Exposure to violence in childhood has been linked to physical and mental health problems in adulthood — obesity, cardiovascular disease, substance abuse, and depression, for starters. Clai traces many of her current health problems to the gunshot, and the abuse that preceded it.
“Violent trauma just eats all the good parts of your body,” she says. One of her kidneys was nearly destroyed by the shrapnel, she says, so she can’t drink alcohol. She is susceptible to kidney and urinary tract infections. She wears hearing aids — more damage she attributes to her stepfather’s blows to her head and ears.

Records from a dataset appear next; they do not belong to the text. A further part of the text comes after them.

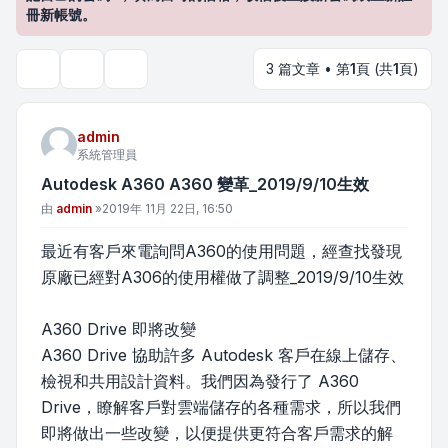
冊新帳號。
3 篇文章 • 第
1
頁 (共
1
頁)
主題工具
搜尋
admin
系統管理員
Autodesk A360 A360 變革_2019/9/10生效
文章
由
admin
»
2019年 11月 22日, 16:50
最近有客戶來電詢問A360的使用問題，經查找發現
原廠已經對A306的使用權做了調整_2019/9/10生效
A360 Drive 即將改變
A360 Drive 協助許多 Autodesk 客戶在線上儲存、
檢視和共用設計資料。我們因為發行了 A360
Drive，瞭解客戶對雲端儲存的各種需求，所以我們
即將做出一些改變，以便提供更符合客戶需求的解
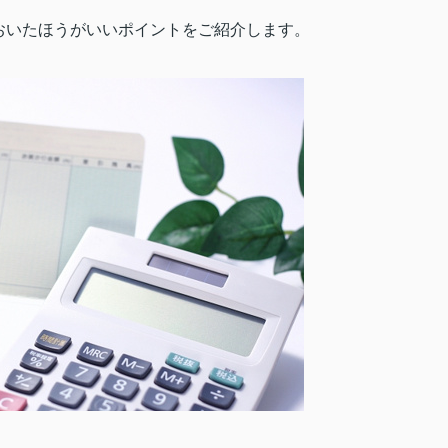
おいたほうがいいポイントをご紹介します。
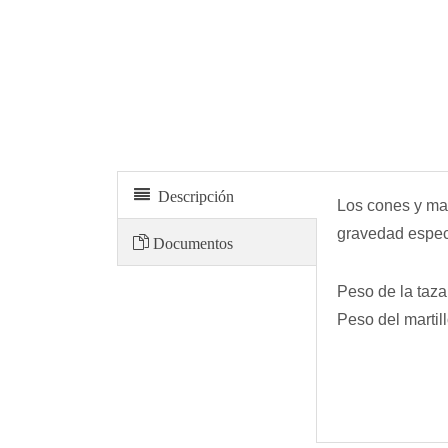
Absorción de arena y martillo
Descripción
Los cones y mar
gravedad especí
Documentos
Peso de la taz
Peso del martil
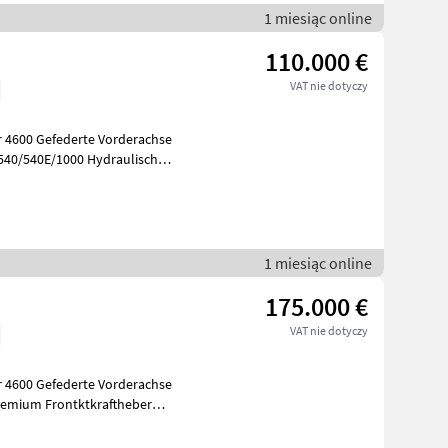
1 miesiąc online
110.000 €
VAT nie dotyczy
600 Gefederte Vorderachse
 540/540E/1000 Hydraulische
0 km/u
1 miesiąc online
175.000 €
VAT nie dotyczy
600 Gefederte Vorderachse
remium Frontktkraftheber
elle 5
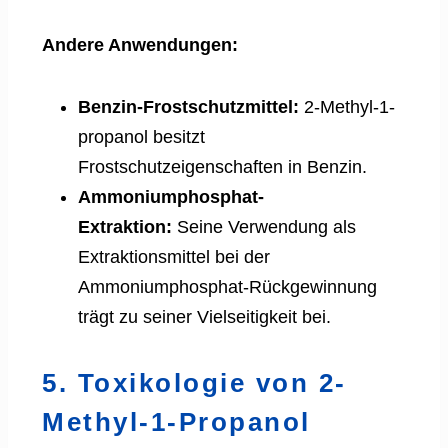
Andere Anwendungen:
Benzin-Frostschutzmittel:
2-Methyl-1-
propanol besitzt
Frostschutzeigenschaften in Benzin.
Ammoniumphosphat-
Extraktion:
Seine Verwendung als
Extraktionsmittel bei der
Ammoniumphosphat-Rückgewinnung
trägt zu seiner Vielseitigkeit bei.
5. Toxikologie von 2-
Methyl-1-Propanol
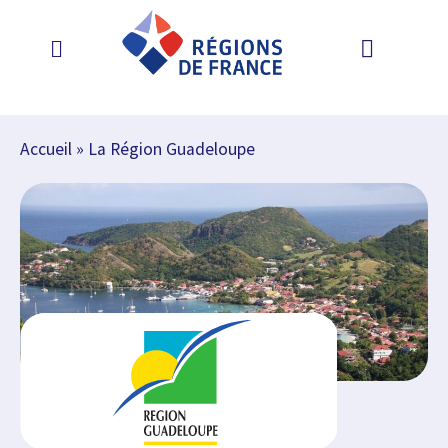
Accueil
»
La Région Guadeloupe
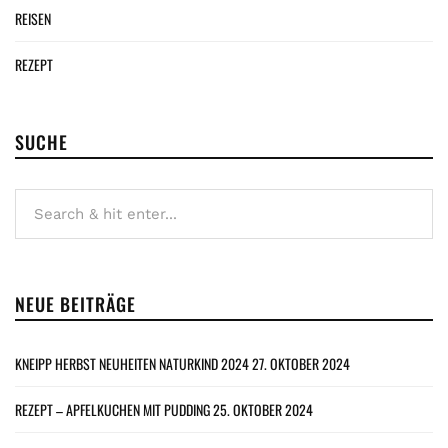
REISEN
REZEPT
SUCHE
NEUE BEITRÄGE
KNEIPP HERBST NEUHEITEN NATURKIND 2024
27. OKTOBER 2024
REZEPT – APFELKUCHEN MIT PUDDING
25. OKTOBER 2024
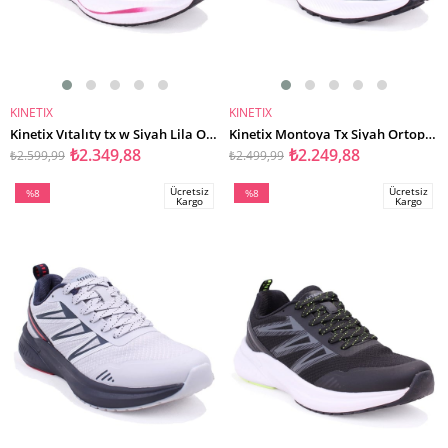
KINETIX
KINETIX
SEPETE EKLE
SEPETE EKLE
Kinetix Vıtalıty tx w Siyah Lila Ortopedik Günlük Kadın Spor Ayakkabı
Kinetix Montoya Tx Siyah Ortopedik Günlük Erkek Spor Ayakkabı
₺2.349,88
₺2.249,88
₺2.599,99
₺2.499,99
Ücretsiz
Ücretsiz
%8
%8
Kargo
Kargo
İndirim
İndirim
%8İndirim
%8İndirim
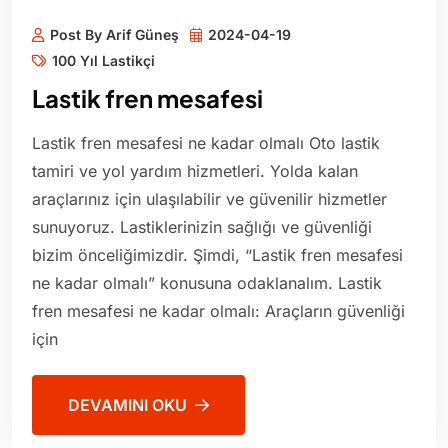
Post By Arif Güneş
2024-04-19
100 Yıl Lastikçi
Lastik fren mesafesi
Lastik fren mesafesi ne kadar olmalı Oto lastik
tamiri ve yol yardım hizmetleri. Yolda kalan
araçlarınız için ulaşılabilir ve güvenilir hizmetler
sunuyoruz. Lastiklerinizin sağlığı ve güvenliği
bizim önceliğimizdir. Şimdi, “Lastik fren mesafesi
ne kadar olmalı” konusuna odaklanalım. Lastik
fren mesafesi ne kadar olmalı: Araçların güvenliği
için
DEVAMINI OKU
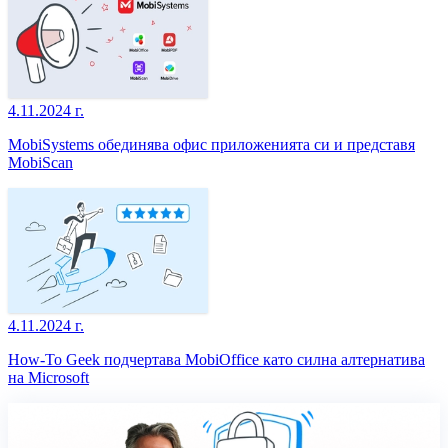
4.11.2024 г.
MobiSystems обединява офис приложенията си и представя
MobiScan
4.11.2024 г.
How-To Geek подчертава MobiOffice като силна алтернатива
на Microsoft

She figures she’ll be on antidepressants for the rest of her life.
“If you’re a child who lives with parents who abuse you and then shoot you, you don’t learn about trust, you don’t learn about care, you don’t learn basic life lessons,” she says. “So you may get through your life, but that violence leaves a hole that can never be repaired, and that hole makes you afraid of things.”
There are moments, still today, when fear prevails. Going out to eat at a restaurant means she has to sit with her back to the wall so she can keep an eye on the door. Working alone in her greenhouse makes her feel uneasy; she worries someone could drive by and shoot her. Hearing expressions like “screenshot” or “shoot you an email” can send her into a rage. It’s as if she is equipped with an invisible set of extra-sensitive antennae that causes her to sense fully what others would simply brush past.
And yet her fragility coexists with fierceness. Instead of avoiding her trauma, Clai has marched steadily toward it — first working with other survivors of domestic abuse, now advocating for gun law reform in Vermont as executive director of GunSense VT, work that involves exposure to a divisive, often ugly, debate.
About nine years ago, she took perhaps her boldest step. After living in upstate New York for decades, Clai returned to Westmoreland, New Hampshire, the town where she grew up. Now 61, she runs a small farm. Less than 10 miles from the house where she used to go hungry, she now nourishes herself and her neighbors with the vegetables and herbs she grows. Her favorites are the flowers — sunflowers, dahlias, zinnias. On the same land that holds memories of cruelty, where she almost died, Clai now cultivates beauty and life.
Her circling back might not have happened if not for Bill, a childhood friend who knows her entire story. They reconnected after she came back to Westmoreland looking for court documents from her shooting. They now live together in a house he built, right next to the farm. She says Bill taught her to trust, and about love.
She says, “I’ve healed in ways that I could never heal if I hadn’t have come back.”